▶ TASK DIRECTIONS: Write the data out again exactly, with every picture removed.

START DATA RECORDS

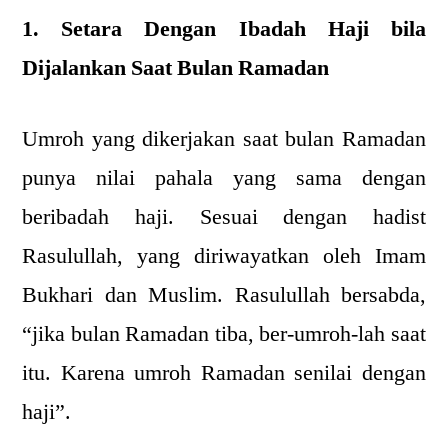
1. Setara Dengan Ibadah Haji bila
Dijalankan Saat Bulan Ramadan
Umroh yang dikerjakan saat bulan Ramadan
punya nilai pahala yang sama dengan
beribadah haji. Sesuai dengan hadist
Rasulullah, yang diriwayatkan oleh Imam
Bukhari dan Muslim. Rasulullah bersabda,
“jika bulan Ramadan tiba, ber-umroh-lah saat
itu. Karena umroh Ramadan senilai dengan
haji”.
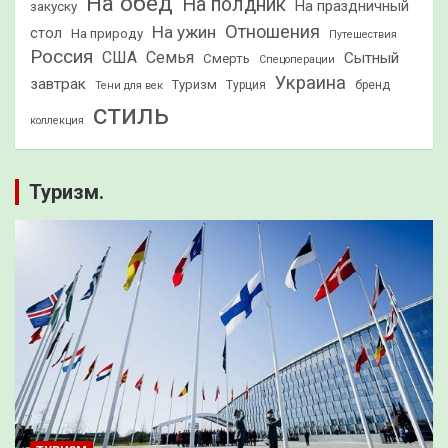
На обед
На полдник
На праздничный
закуску
Отношения
На ужин
стол
На природу
Путешествия
Россия
США
Семья
Сытный
Смерть
Спецоперации
Украина
завтрак
Туризм
Турция
бренд
Тени для век
стиль
коллекция
Туризм.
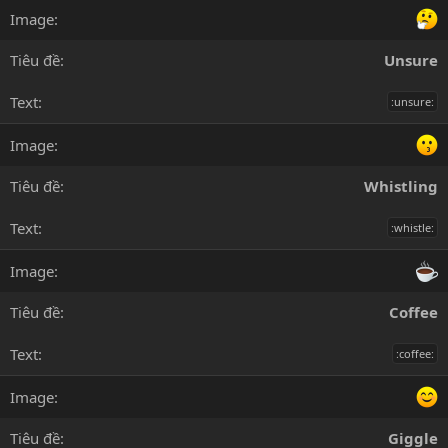
Unsure
:unsure:
Whistling
:whistle:
Coffee
:coffee:
Giggle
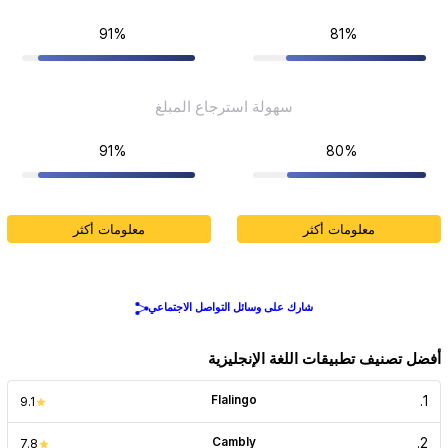
91%
81%
سهولة استرجاع المبلغ
91%
80%
معلومات أكثر
معلومات أكثر
شارك على وسائل التواصل الاجتماعي
أفضل تصنيف تطبيقات اللغة الإنجليزية
Flalingo
.
1
9.1
Cambly
.
2
7.8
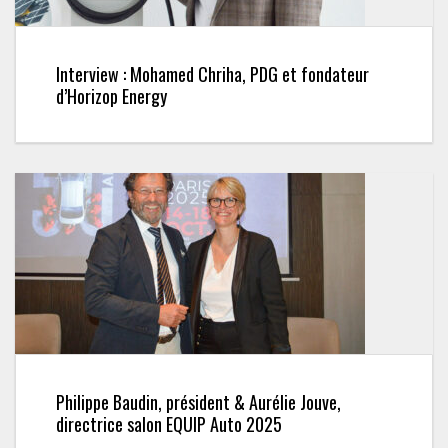
Interview : Mohamed Chriha, PDG et fondateur
d’Horizop Energy
Philippe Baudin, président & Aurélie Jouve,
directrice salon EQUIP Auto 2025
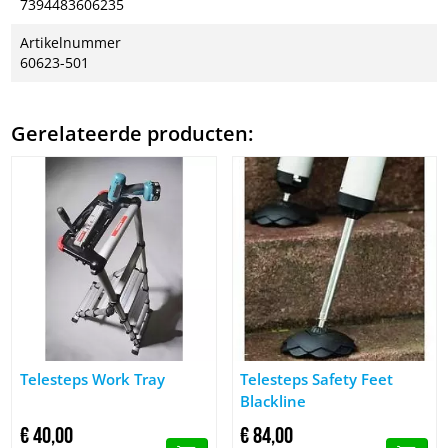
7394483606235
Artikelnummer
60623-501
Gerelateerde producten:
Afbeelding Telesteps Work Tray
Afbeelding Telesteps Safety Fee
Telesteps Work Tray
Telesteps Safety Feet
Blackline
€
40,
00
€
84,
00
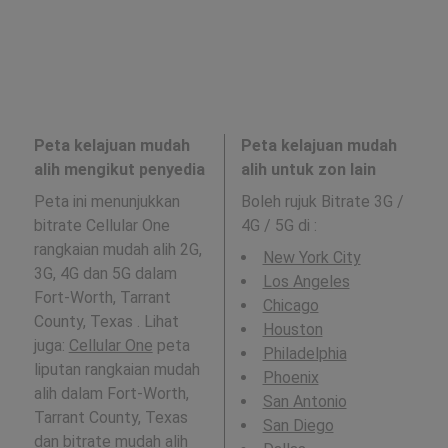
Peta kelajuan mudah
Peta kelajuan mudah
alih mengikut penyedia
alih untuk zon lain
Peta ini menunjukkan
Boleh rujuk Bitrate 3G /
bitrate Cellular One
4G / 5G di
:
rangkaian mudah alih 2G,
New York City
3G, 4G dan 5G dalam
Los Angeles
Fort-Worth, Tarrant
Chicago
County, Texas . Lihat
Houston
juga:
Cellular One
peta
Philadelphia
liputan rangkaian mudah
Phoenix
alih dalam Fort-Worth,
San Antonio
Tarrant County, Texas
San Diego
dan bitrate mudah alih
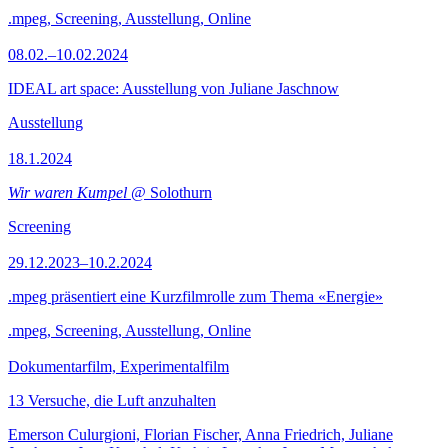
.mpeg, Screening, Ausstellung, Online
08.02.–10.02.2024
IDEAL art space: Ausstellung von Juliane Jaschnow
Ausstellung
18.1.2024
Wir waren Kumpel
@ Solothurn
Screening
29.12.2023–10.2.2024
.mpeg präsentiert eine Kurzfilmrolle zum Thema «Energie»
.mpeg, Screening, Ausstellung, Online
Dokumentarfilm, Experimentalfilm
13 Versuche, die Luft anzuhalten
Emerson Culurgioni, Florian Fischer, Anna Friedrich, Juliane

END DATA RECORDS

▶ RESPONSE TO THE TASK:
1. Setara Dengan Ibadah Haji bila
Dijalankan Saat Bulan Ramadan
Umroh yang dikerjakan saat bulan Ramadan
punya nilai pahala yang sama dengan
beribadah haji. Sesuai dengan hadist
Rasulullah, yang diriwayatkan oleh Imam
Bukhari dan Muslim. Rasulullah bersabda,
“jika bulan Ramadan tiba, ber-umroh-lah saat
itu. Karena umroh Ramadan senilai dengan
haji”.
На обед
На полдник
На праздничный
закуску
Отношения
На ужин
стол
На природу
Путешествия
Россия
США
Семья
Сытный
Смерть
Спецоперации
Украина
завтрак
Туризм
Турция
бренд
Тени для век
стиль
коллекция
Туризм.
Unsure
:unsure:
Whistling
:whistle:
Coffee
:coffee:
Giggle
91%
81%
سهولة استرجاع المبلغ
91%
80%
معلومات أكثر
معلومات أكثر
شارك على وسائل التواصل الاجتماعي
أفضل تصنيف تطبيقات اللغة الإنجليزية
Flalingo
.
1
9.1
Cambly
.
2
7.8
Interview : Mohamed Chriha, PDG et fondateur
d’Horizop Energy
Philippe Baudin, président & Aurélie Jouve,
directrice salon EQUIP Auto 2025
7394483606235
Artikelnummer
60623-501
Gerelateerde producten:
Afbeelding Telesteps Work Tray
Afbeelding Telesteps Safety Fee
Telesteps Work Tray
Telesteps Safety Feet
Blackline
€
40,
00
€
84,
00
Peta kelajuan mudah
Peta kelajuan mudah
alih mengikut penyedia
alih untuk zon lain
Peta ini menunjukkan
Boleh rujuk Bitrate 3G /
bitrate Cellular One
4G / 5G di
:
rangkaian mudah alih 2G,
New York City
3G, 4G dan 5G dalam
Los Angeles
Fort-Worth, Tarrant
Chicago
County, Texas . Lihat
Houston
juga:
Cellular One
peta
Philadelphia
liputan rangkaian mudah
Phoenix
alih dalam Fort-Worth,
San Antonio
Tarrant County, Texas
San Diego
dan bitrate mudah alih
.mpeg, Screening, Ausstellung, Online
08.02.–10.02.2024
IDEAL art space: Ausstellung von Juliane Jaschnow
Ausstellung
18.1.2024
Wir waren Kumpel
@ Solothurn
Screening
29.12.2023–10.2.2024
.mpeg präsentiert eine Kurzfilmrolle zum Thema «Energie»
.mpeg, Screening, Ausstellung, Online
Dokumentarfilm, Experimentalfilm
13 Versuche, die Luft anzuhalten
Emerson Culurgioni, Florian Fischer, Anna Friedrich, Juliane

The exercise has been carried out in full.